From the first moment of ‘hurtling towards,’ Vienna, Virginia’s bellweather announce themselves with a kind of glacial momentum that feels both urgent and unmoored, as if caught between accelerating toward something unknowable and lingering in the echoes of what’s already passed. It becomes evident that bellweather have crafted an EP that doesn’t just flirt with the textures of shoegaze, it embraces them with both hands, letting distortion and melody wrestle in a way that feels raw, vital, and deeply emotional. With “LONER-L12,” cascading guitars and shimmering washes of sound swirl around the vocals like dust caught in headlights, forging an atmosphere that’s simultaneously intimate and overwhelming. It feels like staring out a train window at a world too bright to comprehend, yet too compelling to look away from; a sonic embodiment of that collision of energy and promise the title implies.
The mood shifts but never truly settles as “feverfew” unfolds its more introspective petals. Where the opener felt thrust forward, this second track draws the listener inward, exploring fragility beneath the haze. Its textures flirt with clarity, voices and instruments brushing against each other with a kind of luminous pull, conjuring a sense of yearning that lingers long after the notes fade. Here, bellweather’s gift for building ambience without succumbing to mere murkiness becomes most evident: each wave of sound feels deliberate, a thread in a tapestry that refuses to sit still.
By the time the band launches into “bag of indigo,” the atmosphere ripples with a restless energy that propels the EP forward without sacrificing its dreamlike quality. This piece feels like a musical exhale, riffs swelling and receding with the ebb of emotion, inviting you to dive deeper into the sonic current rather than cling to the shore. It blurs the lines between introspection and release, urging the listener to surrender to the wave instead of resisting its pull.

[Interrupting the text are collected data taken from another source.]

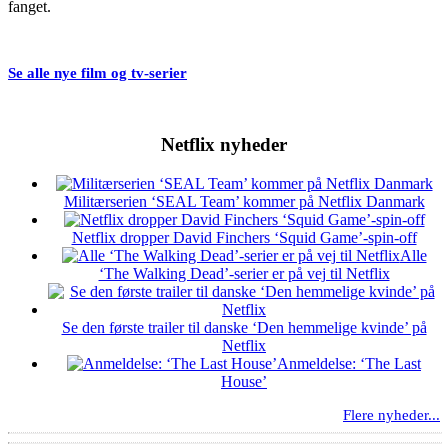
fanget.
Se alle nye film og tv-serier
Netflix nyheder
Militærserien ‘SEAL Team’ kommer på Netflix Danmark
Netflix dropper David Finchers ‘Squid Game’-spin-off
Alle
‘The Walking Dead’-serier er på vej til Netflix
Se den første trailer til danske ‘Den hemmelige kvinde’ på
Netflix
Anmeldelse: ‘The Last
House’
Flere nyheder...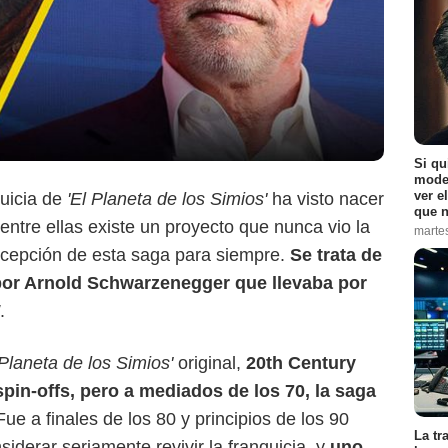
Si qu
moder
ver e
quicia de
'El Planeta de los Simios'
ha visto nacer
que n
 entre ellas existe un proyecto que nunca vio la
marte
rcepción de esta saga para siempre.
Se trata de
MovieWeb
 por Arnold Schwarzenegger que llevaba por
.
 Planeta de los Simios'
original,
20th Century
pin-offs, pero a mediados de los 70, la saga
 Fue a finales de los 80 y principios de los 90
La tr
derar seriamente revivir la franquicia, y
uno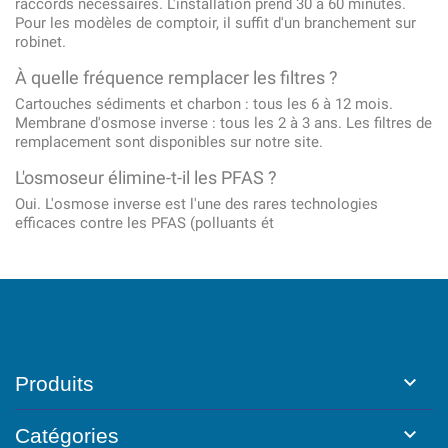
raccords nécessaires. L'installation prend 30 à 60 minutes.
Pour les modèles de comptoir, il suffit d'un branchement sur
robinet.
À quelle fréquence remplacer les filtres ?
Cartouches sédiments et charbon : tous les 6 à 12 mois.
Membrane d'osmose inverse : tous les 2 à 3 ans. Les
filtres de
remplacement
sont disponibles sur notre site.
L'osmoseur élimine-t-il les PFAS ?
Oui. L'osmose inverse est l'une des rares technologies
efficaces contre les PFAS (polluants ét

Produits

Catégories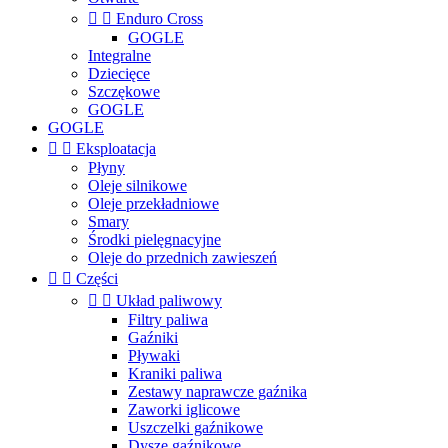


Enduro Cross
GOGLE
Integralne
Dziecięce
Szczękowe
GOGLE
GOGLE


Eksploatacja
Płyny
Oleje silnikowe
Oleje przekładniowe
Smary
Środki pielęgnacyjne
Oleje do przednich zawieszeń


Części


Układ paliwowy
Filtry paliwa
Gaźniki
Pływaki
Kraniki paliwa
Zestawy naprawcze gaźnika
Zaworki iglicowe
Uszczelki gaźnikowe
Dysze gaźnikowe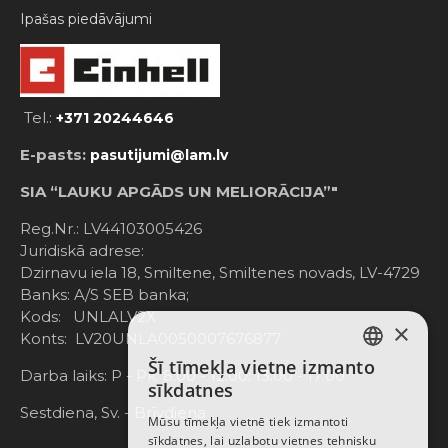
Ipašas piedāvājumi
Tel.:
+371 20244646
E-pasts:
pasutijumi@lam.lv
SIA “LAUKU APGĀDS UN MELIORĀCIJA”"
Reg.Nr.: LV44103005426
Juridiskā adrese:
Dzirnavu iela 18, Smiltene, Smiltenes novads, LV-4729
Banks: A/S SEB banka;
Kods: UNLALV2X
×
Konts: LV20UNLA0050007676877
Šī tīmekļa vietne izmanto
LATVIAN
Darba laiks: P - Pk. 8:00 - 12:00; 13:00 - 17:00
sīkdatnes
RUSSIAN
Sestdiena, Sv. - Brīvdiena
Mūsu tīmekļa vietnē tiek izmantoti
sīkdatnes, lai uzlabotu vietnes tehnisku
ENGLISH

Then comes “space age love song,” a sly yet affectionate reimagining of the A Flock of Seagulls classic that serves as both a palate cleanser and a reaffirmation of bellweather’s aesthetic. Underneath its recognizable melody lies the band’s signature approach: walls of reverberant guitar, vocals that trace patterns through the mist, and a beat that feels like footsteps echoing down an endless corridor. In this context, the cover becomes less a reproduction and more a reinterpretation, a refracted prism that casts familiar light into strange, compelling patterns.
By the time the EP reaches its conclusion, there’s a sense that you’ve been on a brief but transformative journey. hurtling towards doesn’t merely replicate the classic shoegaze ethos of haze, pulse, and introspection, it channels it with conviction, texture, and a gleeful embrace of noise. Taken together, these four tracks form more than an EP; they are a cohesive statement of intent. ‘hurtling towards’ captures bellweather at a moment of exploration and expansion, unafraid to let harmonies drift into distortion or to let quiet moments carry as much weight as the louder ones.
For listeners who crave music that feels vivid, unfiltered, and emotionally unrestrained, this release is more than just a collection of songs; it’s a cathartic rush, a reminder of how powerful sound can be when it hits you not just in the ears, but beneath the skin. It’s music that insists on being felt as much as heard, an invitation to lose yourself in its shimmering depths and emerge with a sense of having traveled somewhere vast and uncharted.